Sharon E. J. Gerstel presented at the Seminar in Comparative Medieval Material Culture on Tuesday, October 9, at 6 pm. Her talk is entitled “Art and Devotional Practices in the Byzantine Village: The Long View.”

In recent years, the art of the Byzantine village—particularly that of the Late Byzantine village—has come under increasing scrutiny. In addition to manifesting local religious practices and liturgical rites, the art of the village is also intimately tied to the agricultural calendar and to life-cycle rituals. The small churches of the Byzantine countryside provide precious information about the lives and devotional practices of men and women who, for the most part, have remained invisible. Indeed, many medieval village churches continue to function as the center of modern-day family life and ritual. In this talk, Gerstel will look at devotional art in several Greek villages and will also discuss how engaging with art in the village may provide opportunities for medievalists to move beyond the strict chronological confines of our field to take a more activist stance in approaching buildings and their communities.

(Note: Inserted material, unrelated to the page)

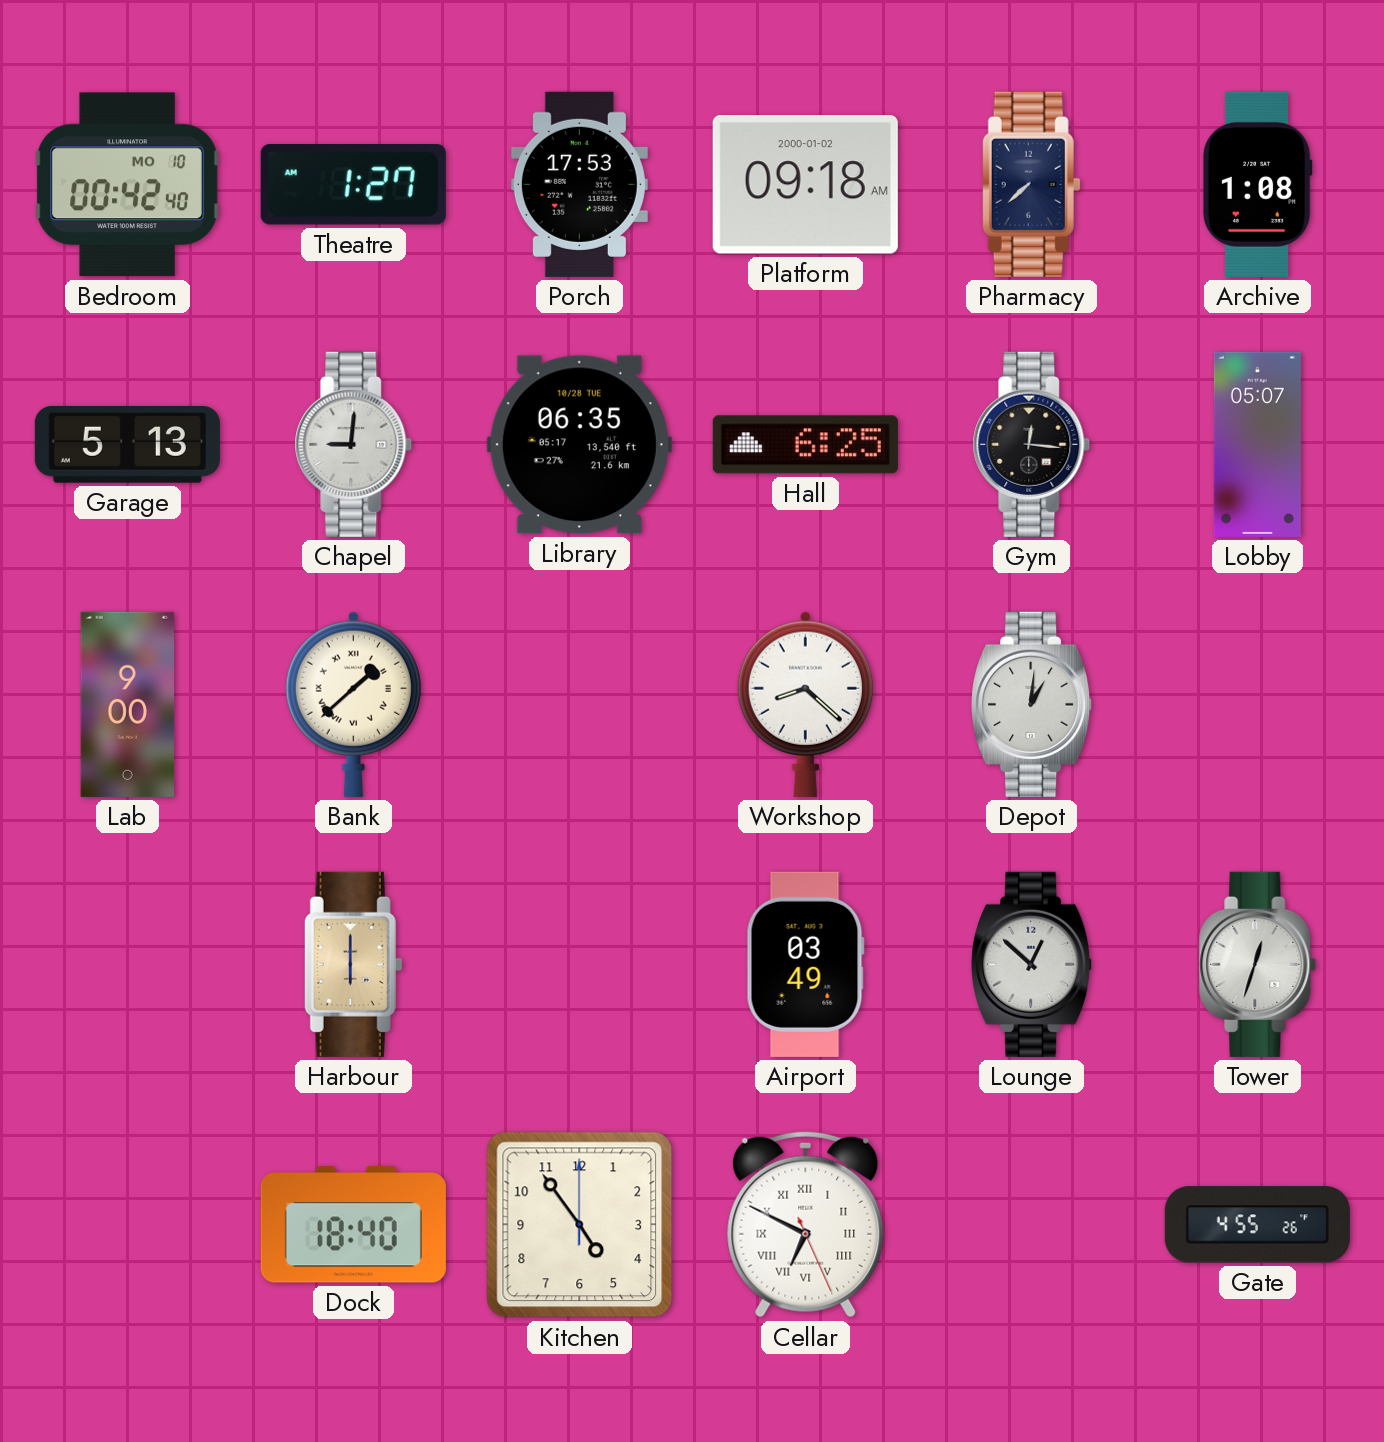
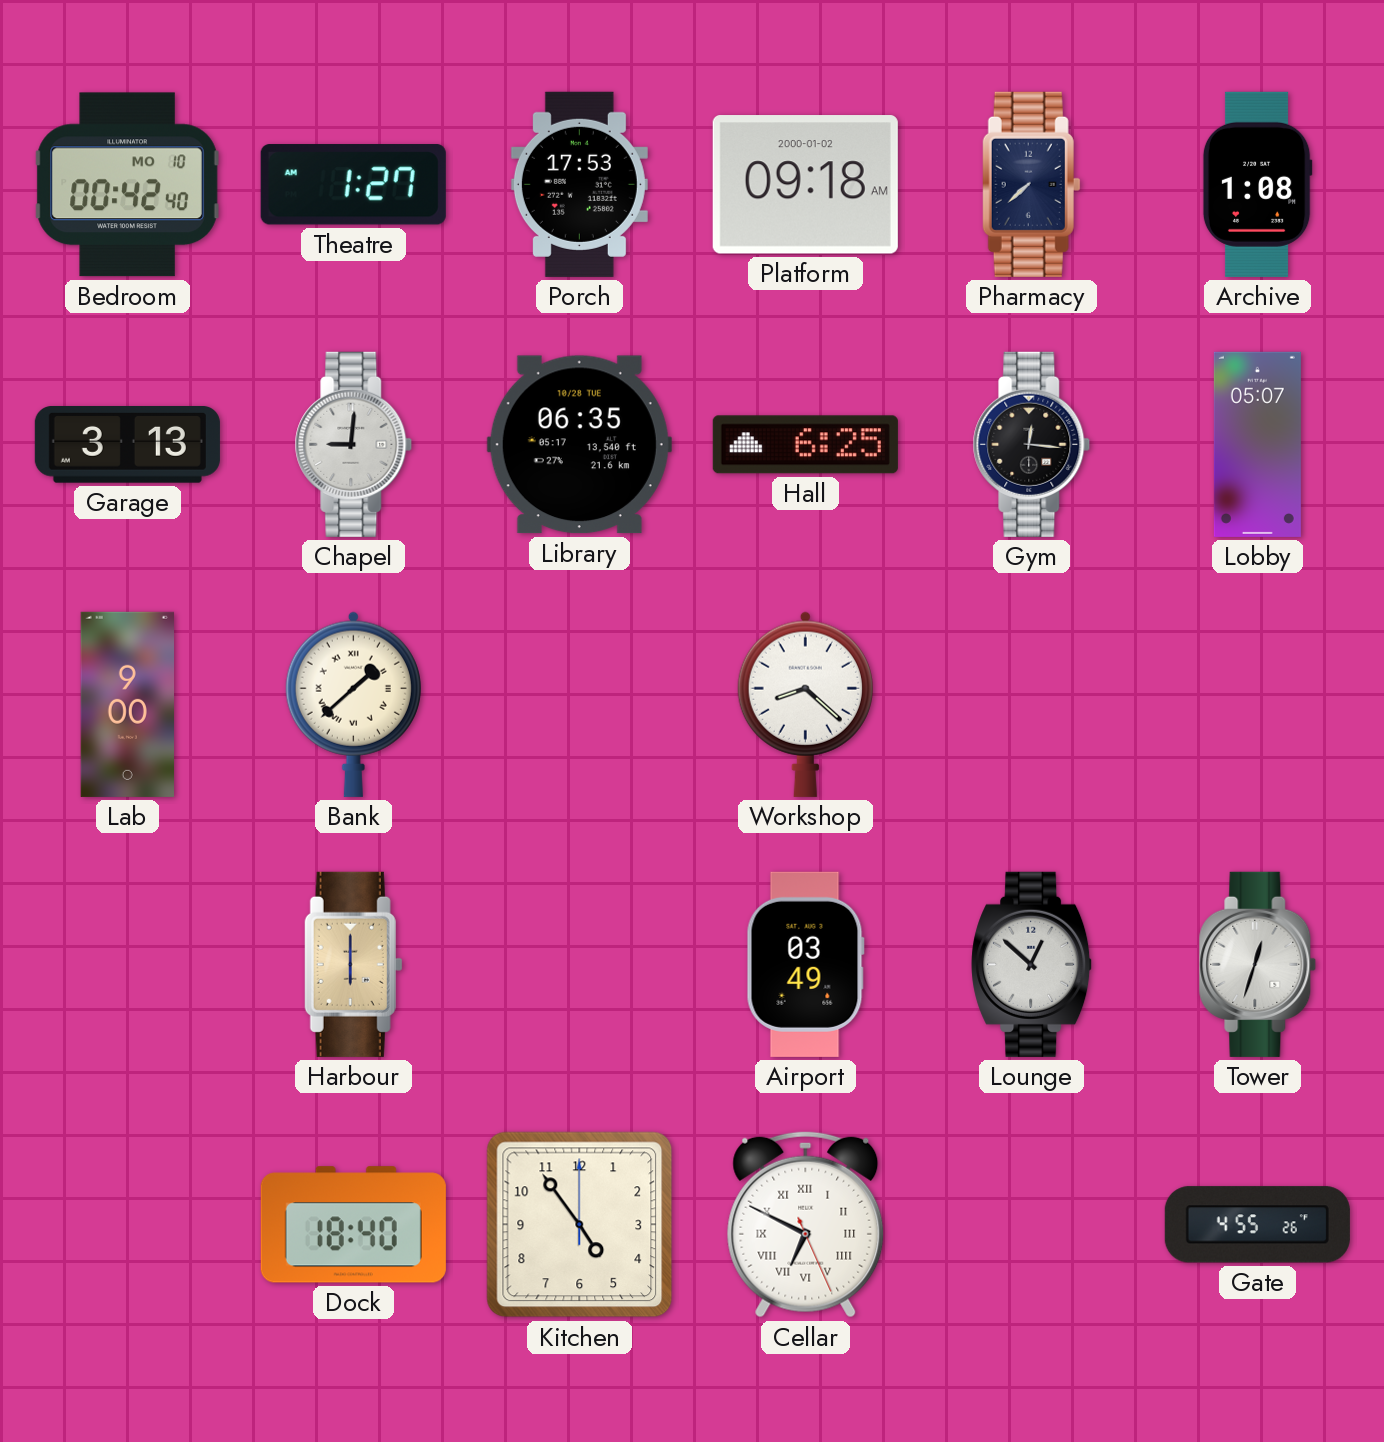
Garage: 5:13 -> 3:13
Depot: 1:01 -> none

Sharon E. J. Gerstel is Professor of Byzantine Art and Archaeology at the University of California, Los Angeles, where she also serves as Acting Director of the UCLA Stavros Niarchos Foundation Center for the Study of Hellenic Culture and Associate Director of the Center of Medieval and Renaissance Studies (CMRS). She is author of Beholding the Sacred Mysteries: Programs of the Byzantine Sanctuary (1999) and has edited A Lost Art Rediscovered: The Architectural Ceramics of Byzantium (with J. Lauffenburger, 2001), Thresholds of the Sacred: Architectural, Art Historical, Archaeological, Liturgical and Theological Views on Religious Screens, East and West (2007), Approaching the Holy Mountain: Art and Liturgy at St. Catherine’s Monastery in the Sinai (with R. S. Nelson, 2010), and Viewing the Morea: Land and People in the Late Medieval Peloponnese (Washington, DC, 2013). Her most recent book, Rural Lives and Landscapes in Late Byzantium: Art, Archaeology, and Ethnography (Cambridge, 2015), was awarded the prestigious Runciman Award by the Anglo-Hellenic League in London (2016), the inaugural Book Prize by the International Center for Medieval Art (2016), and the Maria Theocharis Prize by the Christian Archaeological Society in Greece (2017). Together with Chris Kyriakakis (University of Southern California), Gerstel directs Soundscapes of Byzantium, an international project devoted to the study of acoustics, psychoacoustics, monumental decoration, architecture, and chant.